EU sets out plan to support Africa for the next pandemic

Foreign aid from rose to an all-time high of US$179 billion in 2021 but the 4.4% rise was largely fuelled by controversial donated COVID vaccines, according to preliminary data collected by the Paris-based Organisation for Economic Cooperation and Development. [Project Last Mile/The Coca-Coal Foundation]

The EU has made a coordinated push to help support African states to prepare their health systems for the next pandemic, but without appearing to give any ground on the main short–term demand of African leaders to allow them to produce COVID vaccines.

On Thursday evening, leaders at the EU–African Union summit in Brussels were expected to debate access to vaccines, with the EU promising ‘vaccine equity’, although there appears little sign that the bloc will drop its opposition to a temporary waiver on intellectual property rights of COVID jabs.

Arriving at the European Council, South African President Cyril Ramaphosa, who has been one of the harshest critics of what he has described as the EU’s ‘vaccine apartheid’, said that while vaccine access and production would be discussed, he was not yet convinced by the EU’s offer.
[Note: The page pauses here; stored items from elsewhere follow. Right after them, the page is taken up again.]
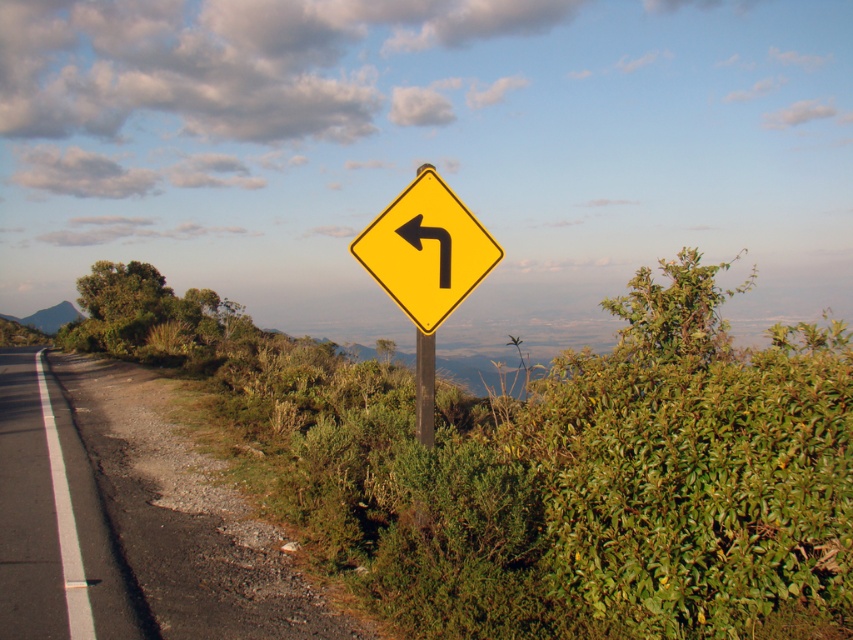 From the picture: Does gravel road at left have a larger size compared to metallic pole at center?

Yes, gravel road at left is bigger than metallic pole at center.

Which is more to the right, gravel road at left or metallic pole at center?

metallic pole at center

Image resolution: width=853 pixels, height=640 pixels. What do you see at coordinates (167, 522) in the screenshot? I see `gravel road at left` at bounding box center [167, 522].

Where is `gravel road at left`? The width and height of the screenshot is (853, 640). gravel road at left is located at coordinates (167, 522).

Can you confirm if yellow plastic diamond-shaped road sign at center is smaller than green grassy hill at left?

No.

Based on the photo, can you confirm if yellow plastic diamond-shaped road sign at center is wider than green grassy hill at left?

Yes, yellow plastic diamond-shaped road sign at center is wider than green grassy hill at left.

Does point (474, 224) come farther from viewer compared to point (39, 317)?

That is False.

Locate an element on the screen. The image size is (853, 640). yellow plastic diamond-shaped road sign at center is located at coordinates (426, 250).

Is gravel road at left to the left of green grassy hill at left from the viewer's perspective?

Incorrect, gravel road at left is not on the left side of green grassy hill at left.

Which of these two, gravel road at left or green grassy hill at left, stands shorter?

green grassy hill at left is shorter.

What do you see at coordinates (167, 522) in the screenshot? I see `gravel road at left` at bounding box center [167, 522].

Where is `gravel road at left`? The image size is (853, 640). gravel road at left is located at coordinates (167, 522). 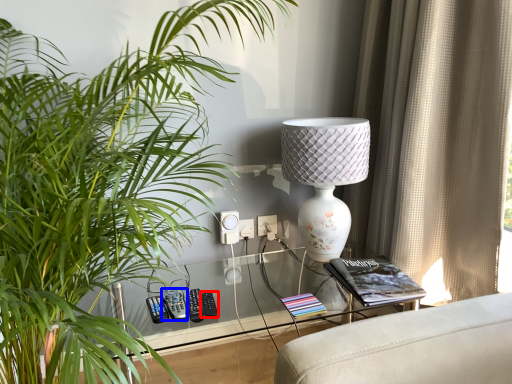 Question: Which point is further to the camera, control (highlighted by a red box) or control (highlighted by a blue box)?

Choices:
 (A) control
 (B) control

Answer: (A) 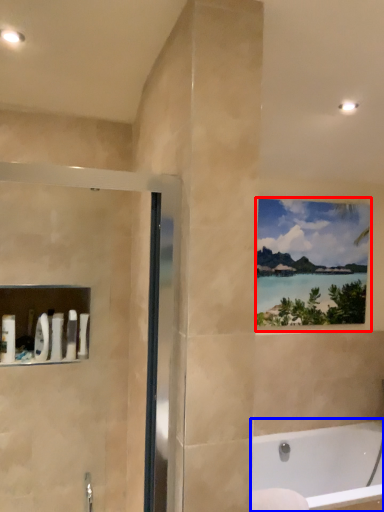 Question: Which point is further to the camera, window (highlighted by a red box) or bathtub (highlighted by a blue box)?

Choices:
 (A) window
 (B) bathtub

Answer: (A) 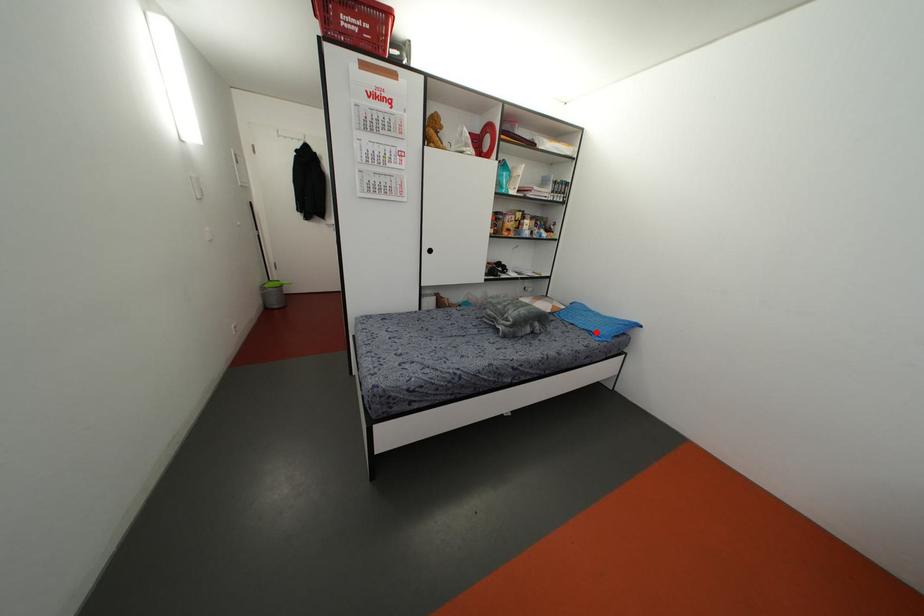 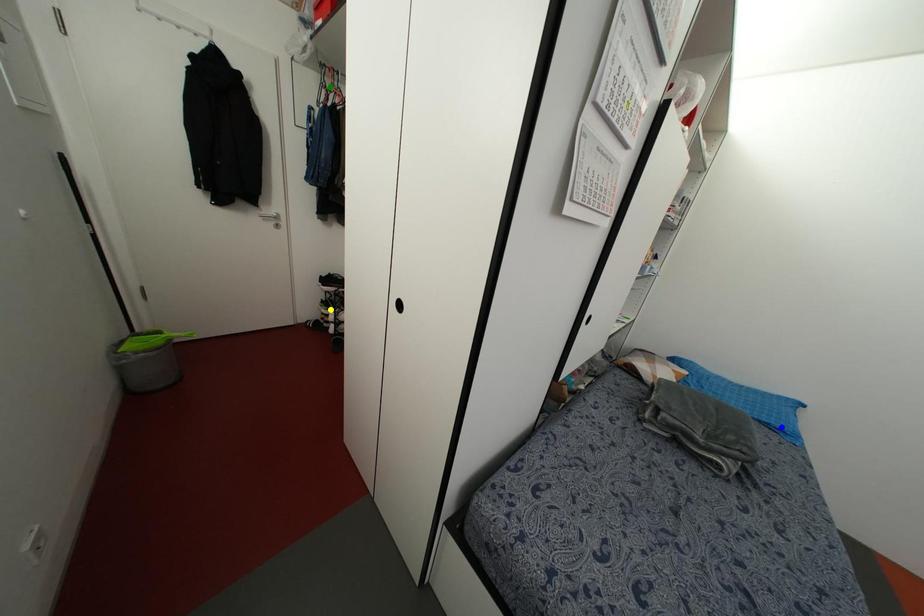 Question: I am providing you with two images of the same scene from different viewpoints. A red point is marked on the first image. You are given multiple points on the second image. Which point in image 2 represents the same 3d spot as the red point in image 1?

Choices:
 (A) green point
 (B) yellow point
 (C) blue point

Answer: (C) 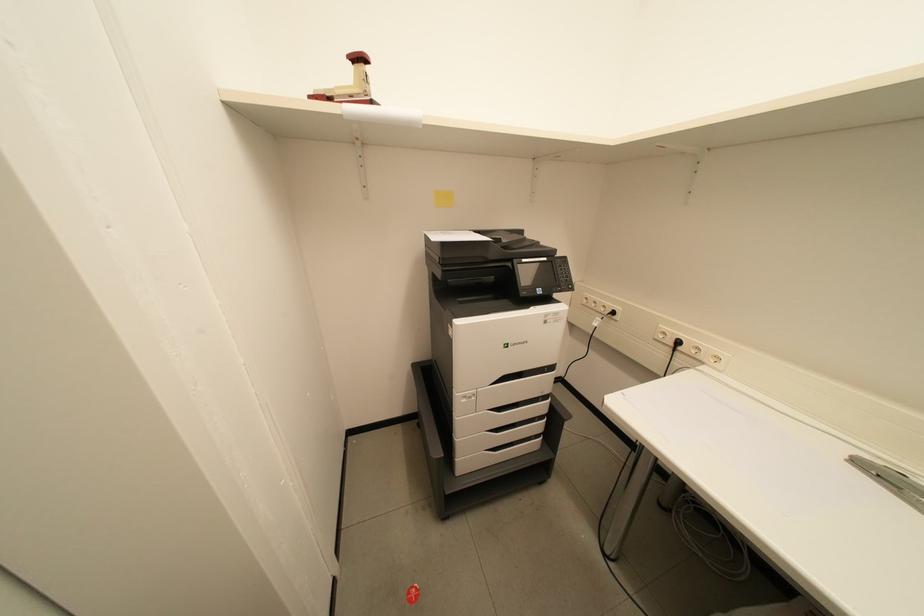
Fewer than 12% of Africans have been fully vaccinated against COVID.

“When it comes to finally ending the pandemic, Africa is increasingly speaking with one voice – but is Europe listening?” questioned Edwin Ikhuoria, ONE Executive Director in Africa.

“With less than 11% of the African population vaccinated, it is all too clear that the current rules of the game do not work for us,” he added.
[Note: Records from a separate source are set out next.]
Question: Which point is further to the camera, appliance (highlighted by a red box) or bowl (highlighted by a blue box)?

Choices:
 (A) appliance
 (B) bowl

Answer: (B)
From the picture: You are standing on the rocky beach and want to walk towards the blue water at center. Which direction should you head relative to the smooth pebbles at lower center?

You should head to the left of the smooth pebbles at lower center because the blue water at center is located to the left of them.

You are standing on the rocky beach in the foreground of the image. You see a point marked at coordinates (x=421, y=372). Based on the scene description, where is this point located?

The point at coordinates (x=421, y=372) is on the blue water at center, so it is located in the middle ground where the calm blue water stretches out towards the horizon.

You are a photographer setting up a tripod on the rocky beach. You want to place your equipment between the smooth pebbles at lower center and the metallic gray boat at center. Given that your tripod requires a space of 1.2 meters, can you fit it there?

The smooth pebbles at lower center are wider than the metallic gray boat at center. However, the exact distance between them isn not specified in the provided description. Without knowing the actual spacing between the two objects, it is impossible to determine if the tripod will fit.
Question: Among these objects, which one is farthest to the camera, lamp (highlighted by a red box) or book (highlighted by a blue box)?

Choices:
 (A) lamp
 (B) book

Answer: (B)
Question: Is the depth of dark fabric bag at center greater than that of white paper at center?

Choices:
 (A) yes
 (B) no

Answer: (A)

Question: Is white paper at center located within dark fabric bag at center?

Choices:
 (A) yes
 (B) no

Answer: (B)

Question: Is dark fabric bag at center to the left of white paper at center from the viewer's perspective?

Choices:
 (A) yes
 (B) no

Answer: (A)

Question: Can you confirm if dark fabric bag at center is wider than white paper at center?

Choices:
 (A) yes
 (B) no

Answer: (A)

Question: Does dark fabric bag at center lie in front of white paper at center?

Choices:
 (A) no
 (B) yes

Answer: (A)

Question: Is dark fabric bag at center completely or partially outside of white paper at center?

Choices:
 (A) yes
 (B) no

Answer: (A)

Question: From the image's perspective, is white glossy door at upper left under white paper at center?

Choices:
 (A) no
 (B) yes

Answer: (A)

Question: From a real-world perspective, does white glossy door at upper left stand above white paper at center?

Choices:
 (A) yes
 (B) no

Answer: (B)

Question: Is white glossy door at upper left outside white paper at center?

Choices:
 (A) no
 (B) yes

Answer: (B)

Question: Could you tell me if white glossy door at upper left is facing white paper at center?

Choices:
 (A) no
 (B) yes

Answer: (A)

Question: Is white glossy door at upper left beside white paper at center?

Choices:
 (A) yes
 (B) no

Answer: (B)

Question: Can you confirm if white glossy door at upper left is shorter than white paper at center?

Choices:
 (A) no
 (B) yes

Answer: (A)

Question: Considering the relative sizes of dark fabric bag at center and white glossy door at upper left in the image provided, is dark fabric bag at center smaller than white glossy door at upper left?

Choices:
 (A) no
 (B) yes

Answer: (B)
In the meantime, the EU has unveiled a series of measures that could help fulfil the long term ambition of African leaders to develop the continent’s pharmaceutical sector and supply chain. The African Union has set a target of 60% of the vaccines used on the continent being manufactured there.

On Thursday, European Investment Bank President Werner Hoyer announced that €500 million of capital would be made available with the aim of mobilising €1 billion of investment to support the development of resilient health systems in Africa.
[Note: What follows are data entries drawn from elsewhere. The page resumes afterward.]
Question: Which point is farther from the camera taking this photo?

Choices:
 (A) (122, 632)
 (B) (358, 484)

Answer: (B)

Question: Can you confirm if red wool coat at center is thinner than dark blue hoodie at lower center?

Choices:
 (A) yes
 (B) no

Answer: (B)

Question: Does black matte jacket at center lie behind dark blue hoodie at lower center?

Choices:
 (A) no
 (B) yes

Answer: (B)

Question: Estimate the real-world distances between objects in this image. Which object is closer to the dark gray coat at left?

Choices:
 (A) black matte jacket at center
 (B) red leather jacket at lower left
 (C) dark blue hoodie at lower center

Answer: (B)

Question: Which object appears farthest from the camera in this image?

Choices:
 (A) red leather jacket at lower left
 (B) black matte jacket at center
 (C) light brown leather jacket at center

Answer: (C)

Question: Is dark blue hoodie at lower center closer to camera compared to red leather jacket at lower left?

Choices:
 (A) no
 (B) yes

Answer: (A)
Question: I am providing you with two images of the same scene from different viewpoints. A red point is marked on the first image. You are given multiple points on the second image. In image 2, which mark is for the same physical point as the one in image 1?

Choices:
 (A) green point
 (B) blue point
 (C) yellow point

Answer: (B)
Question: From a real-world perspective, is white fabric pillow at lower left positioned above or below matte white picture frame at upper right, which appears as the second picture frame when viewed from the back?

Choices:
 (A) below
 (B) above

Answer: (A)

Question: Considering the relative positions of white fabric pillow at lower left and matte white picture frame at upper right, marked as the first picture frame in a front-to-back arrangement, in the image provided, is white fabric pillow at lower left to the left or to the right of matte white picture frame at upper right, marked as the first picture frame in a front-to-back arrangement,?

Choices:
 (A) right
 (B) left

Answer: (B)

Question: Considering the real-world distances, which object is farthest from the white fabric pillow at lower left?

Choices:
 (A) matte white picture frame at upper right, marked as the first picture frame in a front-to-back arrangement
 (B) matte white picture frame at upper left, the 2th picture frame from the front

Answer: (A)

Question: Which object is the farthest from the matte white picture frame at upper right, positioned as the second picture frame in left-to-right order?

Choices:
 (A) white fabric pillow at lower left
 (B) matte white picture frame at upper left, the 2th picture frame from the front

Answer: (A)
Earlier this week, the European Commission and the Gates Foundation announced a €100 million investment over the next five years to support the recently established African Medicines Agency (AMA) and other national African medicines regulators.

Last month, South African biotech company Biologics announced it had produced the continent’s first coronavirus vaccine based on mRNA technology using the genetic code that Moderna, which also manufactures mRNA vaccines, made publicly available.

On Wednesday, meanwhile, at the BioNTech Vaccine Equity for Africa meeting in the German town of Marburg, the pharmaceutical giant announced that it would start building its first African factory producing Covid vaccines early next year.

The facility, initially producing 50 million vaccine doses a year, will be in Rwanda and Senegal. BioNTech has also signed a memorandum of understanding with the Institut Pasteur de Dakar for a factory in Senegal.

The two factories will produce the vaccine doses, then take on all the final production steps and bottling, known as ‘fill and finish’. Their output would meet about 2% of Africa’s needs.

“Efforts to boost vaccine manufacturing in Africa are welcome but this is a long-term project and should not distract from the failure of rich country governments and companies, including Germany and BioNTech, to tackle today’s shameful vaccine inequality responsible for millions of needless deaths in poorer countries from this pandemic,” said Oxfam’s Health Policy Manager, Anna Marriott, said.